In a variant, the wetting mechanism <NUM>, <NUM>', <NUM>, <NUM>, <NUM> of the invention may include both a plug (e.g. plug <NUM>) and rupturable container (e.g. sachet <NUM>). Here, the wetting mechanism may be configured such that the container may be ruptured through compression on the container upon (at least partial) withdrawal of the plug, or upon rotation of the plug.

In a variant, the housing (e.g. housing <NUM>) may include a valve arrangement or the like preventing the wetting fluid from being released from the housing. For example, the housing can include a valve arrangement at an inlet and/or an outlet. The valve arrangement may be configured to allow the catheter tube <NUM>, <NUM> to be moved therethrough.

In a variant, the fluid release control component (e.g. the plug <NUM>, <NUM>, <NUM> can be configured to prevent insertion of the catheter tube into and/or through the wetting chamber when in the first position - i.e. before the fluid is released from the holding chamber to the wetting chamber. This may, for example, involve the fluid release control component at least partially blocking an inlet for the catheter tube <NUM>, <NUM>.

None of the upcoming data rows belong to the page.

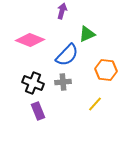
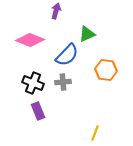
purple arrow: moved 6 px left
yellow line: moved 29 px down; rotated 21 degrees counterclockwise
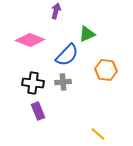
black cross: rotated 15 degrees counterclockwise
yellow line: moved 3 px right, 1 px down; rotated 70 degrees counterclockwise
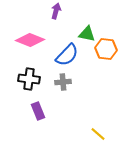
green triangle: rotated 36 degrees clockwise
orange hexagon: moved 21 px up
black cross: moved 4 px left, 4 px up
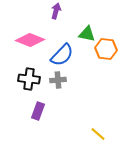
blue semicircle: moved 5 px left
gray cross: moved 5 px left, 2 px up
purple rectangle: rotated 42 degrees clockwise
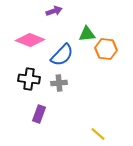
purple arrow: moved 2 px left; rotated 56 degrees clockwise
green triangle: rotated 18 degrees counterclockwise
gray cross: moved 1 px right, 3 px down
purple rectangle: moved 1 px right, 3 px down
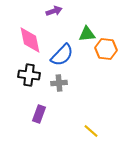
pink diamond: rotated 56 degrees clockwise
black cross: moved 4 px up
yellow line: moved 7 px left, 3 px up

In a variant, the wetting applicator can comprise a sponge or wicking material, operable to absorb the wetting fluid, in use, or may comprise a baffle arrangement.

Claim 1:
A wetting mechanism (<NUM>, <NUM>', <NUM>, <NUM>, <NUM>', <NUM>) for wetting a tube (<NUM>, <NUM>) of a catheter (<NUM>, <NUM>), the wetting mechanism comprising:
a housing (<NUM>, <NUM>', <NUM>, <NUM>, <NUM>', <NUM>) configured to be positioned initially at or proximal to the tip end (<NUM>, <NUM>) of the catheter tube, and wherein the housing comprises:
a holding chamber (<NUM>, <NUM>', <NUM>, <NUM>, <NUM>') for containing a volume of fluid (<NUM>, <NUM>', <NUM>, <NUM>, <NUM>') therein; and
a wetting chamber (<NUM>, <NUM>', <NUM>, <NUM>, <NUM>') into which at least a portion of the catheter tube is able to be introduced and be moved therethrough to move at least a portion of the catheter tube through the wetting chamber, in use; and
wherein the wetting mechanism comprises a fluid release control component for controlling release of the fluid from the holding chamber to the wetting chamber,
wherein the fluid release control component comprises a container of fluid positioned within the holding chamber,
wherein the fluid release control component comprises a first configuration wherein it prevents release of the fluid from the holding chamber to the wetting chamber and the container is intact, having the fluid contained therein,
wherein the fluid release control component comprises a second configuration wherein it allows release of the fluid from the holding chamber to the wetting chamber and the container has ruptured or has otherwise been opened to release fluid therefrom.